Далекое близкое | страница 44
Мне сделалось так смешно, что я подумал даже показать ей язык, но воздержался.
— Кхи-хи-и, да он еще смеется, смотрите. А ведь краше в гробик кладут! И носик востренький, а и беленький тоже, как булка! Ну, что еще смеешься? Вот умрешь, так не будешь смеяться! Снесем мы тебя далеко и закопаем… А можно с него мерку снять? Ну, протяни ножки, мы тебе хорошенький гробик сделаем, красиво обошьем, тебе хорошо будет лежать… А чего тебе бояться умирать? До семи лет младенец — отрастут крылышки и полетишь прямо в рай, грехов у тебя нет, не то что мы, грешные, тут бьемся, колотимся. По тебе мы и голосить не будем. И за нас и за своих родителей там будешь богу молиться.
— А красочки и кисточки там будут? — спрашиваю я, мне жаль стало красок.
— А как же! Весь рай в цветах: там и горицвет, и синее небо, и баз, и черемуха — все в цвету; а сколько той розы и ягоды! Вишни кисточками навязаны. А кругом калина, малина.
— Ты не про то! — перебиваю я. — Красочки, что по бумаге рисуют, и бумага там есть?
— Бумага? Вишь ты, бумаги захотел… У бога всего много. Попросишь бога, и бумаги даст тебе.
В это время в дверь вошла маменька. Химушка вдруг с испугом отскочила от меня и, как виноватая, стала прятать мерку за спину.
Маменька сердито оглядела ее:
— Тебе тут чего надо? Что ты здесь делала?
Химушка онемела и не отвечала.
— Маменька, — заступаюсь я, — она добрая, она мне гробик сошьет.
— Какой гробик? Кто ее просил? Сошьет!
— Прости, Христа ради, Степановна: все говорят, что Илюнька ваш кончается; я пришла попрощаться с ним, а Алдаким Шавернев называется сделать гробик… А он вишь еще смеется. Только смотрите, Степановна, как у него носик завострился; не жилец он на этом свете… уж не сердитесь…
Химушка была прогнана, и маменька прильнула ко мне и стала тихо всхлипывать:
— Так нешто ты умрешь, Илюша? — И разрыдалась и обдавала меня своими теплыми слезами.
— Не плачьте, маменька, — утешаю я, — все говорят, что умру: носик у меня завострился; а Химушка добрая, она сошьет мне хорошенький гробик. И меня отнесут, где дедушка и бабушка лежат, где мы катали красные яички на их могилках, я знаю дорогу туда, я сам один дошел бы.

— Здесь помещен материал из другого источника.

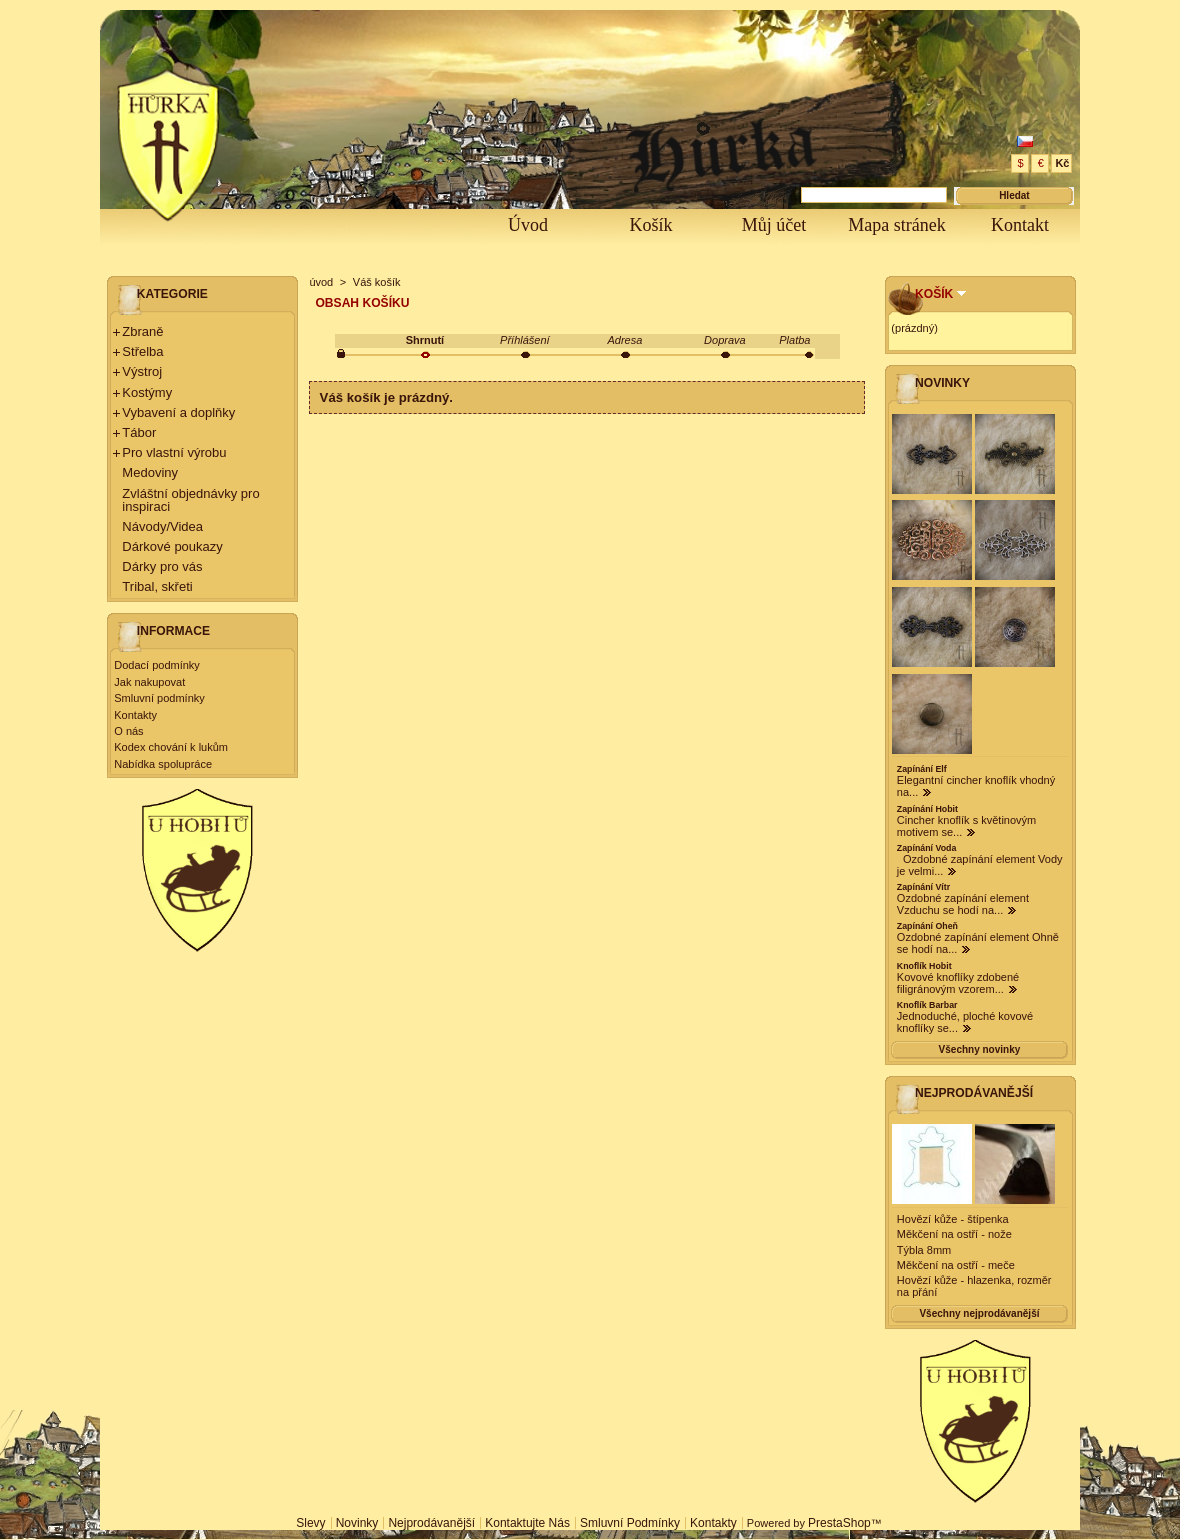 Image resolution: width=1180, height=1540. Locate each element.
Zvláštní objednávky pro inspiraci (190, 500)
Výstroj (142, 371)
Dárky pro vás (162, 566)
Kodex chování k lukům (171, 747)
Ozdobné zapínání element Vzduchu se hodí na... (963, 904)
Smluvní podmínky (159, 698)
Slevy (310, 1523)
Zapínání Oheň (927, 926)
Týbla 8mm (924, 1250)
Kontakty (135, 715)
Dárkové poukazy (172, 546)
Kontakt (1020, 225)
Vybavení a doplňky (178, 412)
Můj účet (774, 225)
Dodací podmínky (157, 665)
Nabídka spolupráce (163, 764)
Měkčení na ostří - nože (954, 1234)
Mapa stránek (896, 225)
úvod (321, 282)
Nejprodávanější (974, 1093)
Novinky (942, 383)
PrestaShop (839, 1523)
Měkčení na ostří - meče (956, 1265)
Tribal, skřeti (157, 586)
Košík (650, 225)
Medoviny (150, 472)
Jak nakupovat (149, 682)
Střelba (142, 351)
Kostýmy (147, 392)
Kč (1062, 163)
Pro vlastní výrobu (174, 452)
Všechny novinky (980, 1049)
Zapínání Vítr (923, 887)
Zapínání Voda (926, 848)
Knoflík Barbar (927, 1005)
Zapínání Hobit (927, 809)
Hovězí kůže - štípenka (953, 1219)
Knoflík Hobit (924, 966)
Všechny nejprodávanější (979, 1313)
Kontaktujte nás (527, 1523)
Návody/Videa (162, 526)
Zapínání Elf (922, 769)
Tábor (139, 432)
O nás (128, 731)
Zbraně (142, 331)
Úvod (528, 225)
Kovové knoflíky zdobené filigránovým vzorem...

Но я не умер, несмотря на верную примету завострившегося носика.
Вероятно, была уже вторая половина зимы, и мне до страсти захотелось нарисовать куст розы: темную зелень листьев и яркие розовые цветы, с бутонами даже. Я начал припоминать, как это листья прикреплены к дереву, и никак не мог припомнить, и стал тосковать, что еще не скоро будет лето, и я, может быть, больше не увижу густой зелени кустарников и роз.